Spero and colleagues created a portal where you can look up by article, newspaper, or reporter 

There I  found a couple of examples of fully AI-written articles: here is one from the NYT from July 2025:

And here is one from WaPo:

Not surprisingly, Opinion pieces are over 6-times more likely to be AI-written than work by professional journalists. Here are some notable Opinion pieces identified in the article that were fully AI written:

Ultimately, in addition to the proliferation of AI slop, the authors of the article point out two other very concerning things:  

First, the majority of newspapers have no AI policies. Out of 100 newspapers the article examined, only two - New York Post and Michigan Daily - prohibit AI. Seven others allow but require disclosure. The other 91 have no policy whatsoever. 

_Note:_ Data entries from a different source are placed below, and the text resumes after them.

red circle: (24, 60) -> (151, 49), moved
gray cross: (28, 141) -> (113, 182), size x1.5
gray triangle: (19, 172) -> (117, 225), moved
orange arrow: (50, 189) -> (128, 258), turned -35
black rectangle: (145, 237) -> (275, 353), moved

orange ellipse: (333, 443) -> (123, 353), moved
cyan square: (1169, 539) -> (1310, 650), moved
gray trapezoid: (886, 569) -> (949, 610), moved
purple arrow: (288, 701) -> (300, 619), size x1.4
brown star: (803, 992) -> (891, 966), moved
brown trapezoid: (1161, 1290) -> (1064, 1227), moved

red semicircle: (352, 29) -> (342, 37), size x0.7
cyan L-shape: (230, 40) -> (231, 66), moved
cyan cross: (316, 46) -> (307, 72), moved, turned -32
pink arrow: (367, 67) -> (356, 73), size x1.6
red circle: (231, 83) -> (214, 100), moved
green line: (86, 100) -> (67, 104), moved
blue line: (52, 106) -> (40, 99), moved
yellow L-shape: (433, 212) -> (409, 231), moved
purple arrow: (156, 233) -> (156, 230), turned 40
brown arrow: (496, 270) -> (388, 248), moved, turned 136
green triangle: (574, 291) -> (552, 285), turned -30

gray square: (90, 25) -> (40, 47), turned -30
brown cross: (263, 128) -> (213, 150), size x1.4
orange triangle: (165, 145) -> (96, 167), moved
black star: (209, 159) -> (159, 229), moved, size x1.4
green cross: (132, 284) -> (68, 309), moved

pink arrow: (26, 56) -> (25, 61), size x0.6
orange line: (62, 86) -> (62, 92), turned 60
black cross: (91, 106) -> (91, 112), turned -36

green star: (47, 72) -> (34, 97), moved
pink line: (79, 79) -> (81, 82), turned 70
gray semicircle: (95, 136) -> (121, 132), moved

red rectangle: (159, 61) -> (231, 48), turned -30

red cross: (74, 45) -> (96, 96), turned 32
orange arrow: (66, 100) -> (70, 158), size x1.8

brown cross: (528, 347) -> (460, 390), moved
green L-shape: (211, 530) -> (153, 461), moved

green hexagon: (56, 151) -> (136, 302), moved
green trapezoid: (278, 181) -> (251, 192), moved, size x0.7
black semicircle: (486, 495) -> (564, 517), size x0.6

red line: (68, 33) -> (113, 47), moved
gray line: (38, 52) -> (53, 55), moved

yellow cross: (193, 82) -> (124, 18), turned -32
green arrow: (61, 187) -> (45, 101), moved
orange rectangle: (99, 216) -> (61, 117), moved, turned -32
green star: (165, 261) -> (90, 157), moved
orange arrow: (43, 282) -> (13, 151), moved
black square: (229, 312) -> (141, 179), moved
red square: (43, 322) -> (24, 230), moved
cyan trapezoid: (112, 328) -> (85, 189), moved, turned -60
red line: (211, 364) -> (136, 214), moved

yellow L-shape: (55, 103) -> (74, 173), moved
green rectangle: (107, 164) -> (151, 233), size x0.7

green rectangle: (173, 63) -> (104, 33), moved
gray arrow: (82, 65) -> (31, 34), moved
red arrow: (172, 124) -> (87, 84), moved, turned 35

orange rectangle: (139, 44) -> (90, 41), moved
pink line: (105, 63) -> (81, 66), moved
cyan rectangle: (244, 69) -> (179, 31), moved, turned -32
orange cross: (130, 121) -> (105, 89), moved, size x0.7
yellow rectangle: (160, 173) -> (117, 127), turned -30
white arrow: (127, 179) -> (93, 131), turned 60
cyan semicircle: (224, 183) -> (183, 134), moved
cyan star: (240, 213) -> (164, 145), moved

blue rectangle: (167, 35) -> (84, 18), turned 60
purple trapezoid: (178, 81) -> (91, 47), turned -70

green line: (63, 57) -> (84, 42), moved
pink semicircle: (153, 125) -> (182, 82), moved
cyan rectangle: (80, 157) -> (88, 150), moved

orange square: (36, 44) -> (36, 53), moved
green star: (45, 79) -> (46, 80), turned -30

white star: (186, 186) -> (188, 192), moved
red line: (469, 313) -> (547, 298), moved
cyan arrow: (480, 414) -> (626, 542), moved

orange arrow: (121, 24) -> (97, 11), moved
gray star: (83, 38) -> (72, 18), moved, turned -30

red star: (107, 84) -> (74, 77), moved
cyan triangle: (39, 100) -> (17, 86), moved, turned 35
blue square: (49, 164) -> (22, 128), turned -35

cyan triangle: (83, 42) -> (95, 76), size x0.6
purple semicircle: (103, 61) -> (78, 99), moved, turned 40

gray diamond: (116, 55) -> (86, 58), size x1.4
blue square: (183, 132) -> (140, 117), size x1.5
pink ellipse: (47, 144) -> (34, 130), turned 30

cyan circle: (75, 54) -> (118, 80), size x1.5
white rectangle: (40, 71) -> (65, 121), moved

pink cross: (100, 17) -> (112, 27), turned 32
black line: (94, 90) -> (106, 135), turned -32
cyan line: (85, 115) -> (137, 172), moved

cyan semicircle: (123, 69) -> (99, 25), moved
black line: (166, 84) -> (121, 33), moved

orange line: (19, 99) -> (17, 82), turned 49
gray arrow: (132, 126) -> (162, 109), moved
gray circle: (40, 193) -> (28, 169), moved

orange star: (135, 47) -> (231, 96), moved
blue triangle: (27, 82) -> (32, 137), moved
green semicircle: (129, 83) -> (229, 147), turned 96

And second, there is no disclosure. Out of 100 AI-written articles Pangram detected, most were not marked as such. Even newspapers that require disclosure did not always do it. 

The authors conclude: “Overall, our audit highlights the immediate need for greater transparency and updated editorial standards regarding the use of AI in journalism to maintain public trust.”

And, as a side note - the article came out about a month ago. There has been zero press coverage so far.